### EXCERPTED RECORDS:
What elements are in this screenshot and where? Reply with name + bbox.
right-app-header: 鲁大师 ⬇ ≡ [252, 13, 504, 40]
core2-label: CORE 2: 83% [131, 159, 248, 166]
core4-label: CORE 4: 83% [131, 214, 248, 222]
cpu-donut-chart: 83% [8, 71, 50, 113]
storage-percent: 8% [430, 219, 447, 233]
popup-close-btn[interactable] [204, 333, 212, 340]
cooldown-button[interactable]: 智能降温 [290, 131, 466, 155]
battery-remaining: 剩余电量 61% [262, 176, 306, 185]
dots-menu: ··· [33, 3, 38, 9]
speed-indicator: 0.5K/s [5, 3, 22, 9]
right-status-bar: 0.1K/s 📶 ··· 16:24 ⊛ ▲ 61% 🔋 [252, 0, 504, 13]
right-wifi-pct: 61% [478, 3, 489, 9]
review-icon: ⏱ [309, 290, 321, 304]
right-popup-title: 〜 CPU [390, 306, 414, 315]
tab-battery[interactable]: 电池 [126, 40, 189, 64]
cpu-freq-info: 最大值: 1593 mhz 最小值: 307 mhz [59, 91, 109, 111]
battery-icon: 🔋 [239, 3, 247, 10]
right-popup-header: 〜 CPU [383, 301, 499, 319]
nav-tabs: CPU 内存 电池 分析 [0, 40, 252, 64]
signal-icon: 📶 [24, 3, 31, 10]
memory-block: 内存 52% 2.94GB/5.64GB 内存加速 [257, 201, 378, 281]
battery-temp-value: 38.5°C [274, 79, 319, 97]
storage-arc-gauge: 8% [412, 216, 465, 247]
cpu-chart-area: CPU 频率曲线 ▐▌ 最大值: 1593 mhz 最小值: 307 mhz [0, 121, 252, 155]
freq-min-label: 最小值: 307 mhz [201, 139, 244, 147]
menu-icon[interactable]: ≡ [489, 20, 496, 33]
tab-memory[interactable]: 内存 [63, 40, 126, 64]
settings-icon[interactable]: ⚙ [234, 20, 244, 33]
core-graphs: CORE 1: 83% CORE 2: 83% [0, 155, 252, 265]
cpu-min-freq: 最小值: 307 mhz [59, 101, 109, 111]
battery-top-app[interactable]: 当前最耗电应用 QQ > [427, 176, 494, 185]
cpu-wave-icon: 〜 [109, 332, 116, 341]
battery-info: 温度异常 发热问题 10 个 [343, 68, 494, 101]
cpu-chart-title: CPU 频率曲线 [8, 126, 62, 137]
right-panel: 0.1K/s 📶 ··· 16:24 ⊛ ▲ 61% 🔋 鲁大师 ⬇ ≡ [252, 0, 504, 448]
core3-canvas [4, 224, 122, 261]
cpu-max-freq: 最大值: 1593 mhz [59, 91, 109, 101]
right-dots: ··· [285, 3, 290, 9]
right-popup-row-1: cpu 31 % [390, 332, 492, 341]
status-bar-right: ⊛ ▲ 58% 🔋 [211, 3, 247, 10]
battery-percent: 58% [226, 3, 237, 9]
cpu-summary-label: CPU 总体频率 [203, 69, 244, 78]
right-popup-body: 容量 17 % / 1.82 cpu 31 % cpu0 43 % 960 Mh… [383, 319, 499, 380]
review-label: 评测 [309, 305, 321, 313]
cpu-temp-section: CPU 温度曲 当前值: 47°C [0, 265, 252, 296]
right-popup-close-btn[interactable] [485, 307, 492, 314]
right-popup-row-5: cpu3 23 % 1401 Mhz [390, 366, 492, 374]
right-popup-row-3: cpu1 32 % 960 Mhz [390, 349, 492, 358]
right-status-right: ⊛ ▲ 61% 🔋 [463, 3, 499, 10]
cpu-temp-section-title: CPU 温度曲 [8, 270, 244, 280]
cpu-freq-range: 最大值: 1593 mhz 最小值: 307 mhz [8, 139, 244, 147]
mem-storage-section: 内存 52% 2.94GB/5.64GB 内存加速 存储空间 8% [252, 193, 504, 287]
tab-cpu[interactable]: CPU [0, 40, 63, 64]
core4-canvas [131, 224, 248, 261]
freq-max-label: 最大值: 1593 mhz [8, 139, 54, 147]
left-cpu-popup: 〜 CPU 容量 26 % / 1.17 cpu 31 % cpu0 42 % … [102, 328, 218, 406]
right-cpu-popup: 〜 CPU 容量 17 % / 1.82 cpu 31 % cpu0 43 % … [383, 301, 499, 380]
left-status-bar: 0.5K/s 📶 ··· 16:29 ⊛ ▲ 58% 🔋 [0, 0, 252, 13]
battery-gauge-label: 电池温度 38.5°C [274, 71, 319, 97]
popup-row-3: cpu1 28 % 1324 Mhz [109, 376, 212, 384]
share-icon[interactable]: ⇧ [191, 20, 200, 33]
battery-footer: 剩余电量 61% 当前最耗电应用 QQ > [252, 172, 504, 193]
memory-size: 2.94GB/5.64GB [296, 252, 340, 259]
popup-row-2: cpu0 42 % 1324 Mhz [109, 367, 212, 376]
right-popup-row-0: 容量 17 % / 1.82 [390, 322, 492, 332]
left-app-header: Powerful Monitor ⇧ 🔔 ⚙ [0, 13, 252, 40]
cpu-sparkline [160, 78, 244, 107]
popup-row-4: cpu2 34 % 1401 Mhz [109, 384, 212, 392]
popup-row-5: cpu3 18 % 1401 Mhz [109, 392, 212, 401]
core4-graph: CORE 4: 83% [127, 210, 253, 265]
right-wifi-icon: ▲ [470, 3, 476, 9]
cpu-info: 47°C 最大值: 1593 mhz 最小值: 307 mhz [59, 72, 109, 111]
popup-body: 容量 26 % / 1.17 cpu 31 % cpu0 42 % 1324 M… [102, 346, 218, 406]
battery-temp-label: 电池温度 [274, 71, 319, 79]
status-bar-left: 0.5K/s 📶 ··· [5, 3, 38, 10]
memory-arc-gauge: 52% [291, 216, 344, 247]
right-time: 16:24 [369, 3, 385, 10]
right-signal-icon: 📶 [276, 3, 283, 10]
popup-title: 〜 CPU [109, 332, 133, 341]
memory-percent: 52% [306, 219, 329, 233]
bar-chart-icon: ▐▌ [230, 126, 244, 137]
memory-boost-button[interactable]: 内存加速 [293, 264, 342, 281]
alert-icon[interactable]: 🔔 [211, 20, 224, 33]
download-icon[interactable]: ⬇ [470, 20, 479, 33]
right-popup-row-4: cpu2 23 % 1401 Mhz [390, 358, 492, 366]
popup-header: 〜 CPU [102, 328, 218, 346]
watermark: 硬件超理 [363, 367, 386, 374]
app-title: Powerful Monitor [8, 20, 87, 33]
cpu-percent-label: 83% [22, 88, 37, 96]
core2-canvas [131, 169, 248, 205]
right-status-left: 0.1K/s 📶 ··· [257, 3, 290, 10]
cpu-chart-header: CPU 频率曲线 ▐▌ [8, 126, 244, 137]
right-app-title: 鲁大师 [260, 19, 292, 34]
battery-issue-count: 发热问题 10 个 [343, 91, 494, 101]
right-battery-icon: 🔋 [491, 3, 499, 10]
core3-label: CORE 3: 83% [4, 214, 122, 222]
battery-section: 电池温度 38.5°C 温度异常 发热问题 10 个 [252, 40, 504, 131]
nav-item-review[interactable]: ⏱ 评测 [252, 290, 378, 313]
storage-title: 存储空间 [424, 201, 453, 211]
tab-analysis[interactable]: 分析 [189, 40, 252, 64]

### TASK BRIEF:
Retype everything in the material above exactly.

### THE COMPLETED TASK:
What elements are in this screenshot and where? Reply with name + bbox.
right-app-header: 鲁大师 ⬇ ≡ [252, 13, 504, 40]
core2-label: CORE 2: 83% [131, 159, 248, 166]
core4-label: CORE 4: 83% [131, 214, 248, 222]
cpu-donut-chart: 83% [8, 71, 50, 113]
storage-percent: 8% [430, 219, 447, 233]
popup-close-btn[interactable] [204, 333, 212, 340]
cooldown-button[interactable]: 智能降温 [290, 131, 466, 155]
battery-remaining: 剩余电量 61% [262, 176, 306, 185]
dots-menu: ··· [33, 3, 38, 9]
speed-indicator: 0.5K/s [5, 3, 22, 9]
right-status-bar: 0.1K/s 📶 ··· 16:24 ⊛ ▲ 61% 🔋 [252, 0, 504, 13]
right-wifi-pct: 61% [478, 3, 489, 9]
review-icon: ⏱ [309, 290, 321, 304]
right-popup-title: 〜 CPU [390, 306, 414, 315]
tab-battery[interactable]: 电池 [126, 40, 189, 64]
cpu-freq-info: 最大值: 1593 mhz 最小值: 307 mhz [59, 91, 109, 111]
battery-icon: 🔋 [239, 3, 247, 10]
right-popup-header: 〜 CPU [383, 301, 499, 319]
nav-tabs: CPU 内存 电池 分析 [0, 40, 252, 64]
signal-icon: 📶 [24, 3, 31, 10]
memory-block: 内存 52% 2.94GB/5.64GB 内存加速 [257, 201, 378, 281]
battery-temp-value: 38.5°C [274, 79, 319, 97]
storage-arc-gauge: 8% [412, 216, 465, 247]
cpu-chart-area: CPU 频率曲线 ▐▌ 最大值: 1593 mhz 最小值: 307 mhz [0, 121, 252, 155]
freq-min-label: 最小值: 307 mhz [201, 139, 244, 147]
menu-icon[interactable]: ≡ [489, 20, 496, 33]
tab-memory[interactable]: 内存 [63, 40, 126, 64]
settings-icon[interactable]: ⚙ [234, 20, 244, 33]
core-graphs: CORE 1: 83% CORE 2: 83% [0, 155, 252, 265]
cpu-min-freq: 最小值: 307 mhz [59, 101, 109, 111]
battery-top-app[interactable]: 当前最耗电应用 QQ > [427, 176, 494, 185]
cpu-wave-icon: 〜 [109, 332, 116, 341]
battery-info: 温度异常 发热问题 10 个 [343, 68, 494, 101]
cpu-chart-title: CPU 频率曲线 [8, 126, 62, 137]
right-panel: 0.1K/s 📶 ··· 16:24 ⊛ ▲ 61% 🔋 鲁大师 ⬇ ≡ [252, 0, 504, 448]
core3-canvas [4, 224, 122, 261]
cpu-max-freq: 最大值: 1593 mhz [59, 91, 109, 101]
right-dots: ··· [285, 3, 290, 9]
right-popup-row-1: cpu 31 % [390, 332, 492, 341]
status-bar-right: ⊛ ▲ 58% 🔋 [211, 3, 247, 10]
battery-percent: 58% [226, 3, 237, 9]
cpu-summary-label: CPU 总体频率 [203, 69, 244, 78]
right-popup-body: 容量 17 % / 1.82 cpu 31 % cpu0 43 % 960 Mh… [383, 319, 499, 380]
review-label: 评测 [309, 305, 321, 313]
cpu-temp-section: CPU 温度曲 当前值: 47°C [0, 265, 252, 296]
right-popup-close-btn[interactable] [485, 307, 492, 314]
right-popup-row-5: cpu3 23 % 1401 Mhz [390, 366, 492, 374]
right-popup-row-3: cpu1 32 % 960 Mhz [390, 349, 492, 358]
right-status-right: ⊛ ▲ 61% 🔋 [463, 3, 499, 10]
cpu-temp-section-title: CPU 温度曲 [8, 270, 244, 280]
cpu-freq-range: 最大值: 1593 mhz 最小值: 307 mhz [8, 139, 244, 147]
mem-storage-section: 内存 52% 2.94GB/5.64GB 内存加速 存储空间 8% [252, 193, 504, 287]
tab-cpu[interactable]: CPU [0, 40, 63, 64]
core4-canvas [131, 224, 248, 261]
freq-max-label: 最大值: 1593 mhz [8, 139, 54, 147]
left-cpu-popup: 〜 CPU 容量 26 % / 1.17 cpu 31 % cpu0 42 % … [102, 328, 218, 406]
right-cpu-popup: 〜 CPU 容量 17 % / 1.82 cpu 31 % cpu0 43 % … [383, 301, 499, 380]
left-status-bar: 0.5K/s 📶 ··· 16:29 ⊛ ▲ 58% 🔋 [0, 0, 252, 13]
battery-gauge-label: 电池温度 38.5°C [274, 71, 319, 97]
popup-row-3: cpu1 28 % 1324 Mhz [109, 376, 212, 384]
share-icon[interactable]: ⇧ [191, 20, 200, 33]
battery-footer: 剩余电量 61% 当前最耗电应用 QQ > [252, 172, 504, 193]
memory-size: 2.94GB/5.64GB [296, 252, 340, 259]
popup-row-2: cpu0 42 % 1324 Mhz [109, 367, 212, 376]
right-popup-row-0: 容量 17 % / 1.82 [390, 322, 492, 332]
left-app-header: Powerful Monitor ⇧ 🔔 ⚙ [0, 13, 252, 40]
cpu-sparkline [160, 78, 244, 107]
popup-row-4: cpu2 34 % 1401 Mhz [109, 384, 212, 392]
popup-row-5: cpu3 18 % 1401 Mhz [109, 392, 212, 401]
core4-graph: CORE 4: 83% [127, 210, 253, 265]
right-wifi-icon: ▲ [470, 3, 476, 9]
cpu-info: 47°C 最大值: 1593 mhz 最小值: 307 mhz [59, 72, 109, 111]
popup-body: 容量 26 % / 1.17 cpu 31 % cpu0 42 % 1324 M… [102, 346, 218, 406]
battery-temp-label: 电池温度 [274, 71, 319, 79]
status-bar-left: 0.5K/s 📶 ··· [5, 3, 38, 10]
memory-arc-gauge: 52% [291, 216, 344, 247]
right-time: 16:24 [369, 3, 385, 10]
right-signal-icon: 📶 [276, 3, 283, 10]
popup-title: 〜 CPU [109, 332, 133, 341]
memory-percent: 52% [306, 219, 329, 233]
bar-chart-icon: ▐▌ [230, 126, 244, 137]
memory-boost-button[interactable]: 内存加速 [293, 264, 342, 281]
alert-icon[interactable]: 🔔 [211, 20, 224, 33]
download-icon[interactable]: ⬇ [470, 20, 479, 33]
right-popup-row-4: cpu2 23 % 1401 Mhz [390, 358, 492, 366]
popup-header: 〜 CPU [102, 328, 218, 346]
watermark: 硬件超理 [363, 367, 386, 374]
app-title: Powerful Monitor [8, 20, 87, 33]
cpu-percent-label: 83% [22, 88, 37, 96]
core2-canvas [131, 169, 248, 205]
right-status-left: 0.1K/s 📶 ··· [257, 3, 290, 10]
cpu-chart-header: CPU 频率曲线 ▐▌ [8, 126, 244, 137]
right-app-title: 鲁大师 [260, 19, 292, 34]
battery-issue-count: 发热问题 10 个 [343, 91, 494, 101]
right-battery-icon: 🔋 [491, 3, 499, 10]
core3-label: CORE 3: 83% [4, 214, 122, 222]
battery-section: 电池温度 38.5°C 温度异常 发热问题 10 个 [252, 40, 504, 131]
nav-item-review[interactable]: ⏱ 评测 [252, 290, 378, 313]
storage-title: 存储空间 [424, 201, 453, 211]
tab-analysis[interactable]: 分析 [189, 40, 252, 64]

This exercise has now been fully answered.